**Exercise brief**
Using the material below, set down only the line containing "EUR 600 zusteht, sofern" and the lines after it, unchanged.
[[ Supplied material, beginning ]]
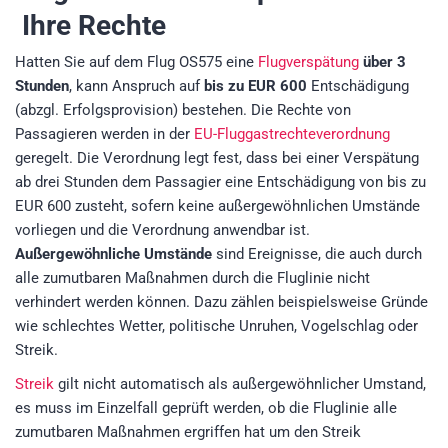
Ihre Rechte
Hatten Sie auf dem Flug OS575 eine
Flugverspätung
über 3
Stunden
, kann Anspruch auf
bis zu EUR 600
Entschädigung
(abzgl. Erfolgsprovision)
bestehen. Die Rechte von
Passagieren werden in der
EU-Fluggastrechteverordnung
geregelt. Die Verordnung legt fest, dass bei einer Verspätung
ab drei Stunden dem Passagier eine Entschädigung von bis zu
EUR 600 zusteht, sofern keine außergewöhnlichen Umstände
vorliegen und die Verordnung anwendbar ist.
Außergewöhnliche Umstände
sind Ereignisse, die auch durch
alle zumutbaren Maßnahmen durch die Fluglinie nicht
verhindert werden können. Dazu zählen beispielsweise Gründe
wie schlechtes Wetter, politische Unruhen, Vogelschlag oder
Streik.
Streik
gilt nicht automatisch als außergewöhnlicher Umstand,
es muss im Einzelfall geprüft werden, ob die Fluglinie alle
zumutbaren Maßnahmen ergriffen hat um den Streik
[[ Supplied material, end ]]
**Completed task**
EUR 600 zusteht, sofern keine außergewöhnlichen Umstände
vorliegen und die Verordnung anwendbar ist.
Außergewöhnliche Umstände
sind Ereignisse, die auch durch
alle zumutbaren Maßnahmen durch die Fluglinie nicht
verhindert werden können. Dazu zählen beispielsweise Gründe
wie schlechtes Wetter, politische Unruhen, Vogelschlag oder
Streik.
Streik
gilt nicht automatisch als außergewöhnlicher Umstand,
es muss im Einzelfall geprüft werden, ob die Fluglinie alle
zumutbaren Maßnahmen ergriffen hat um den Streik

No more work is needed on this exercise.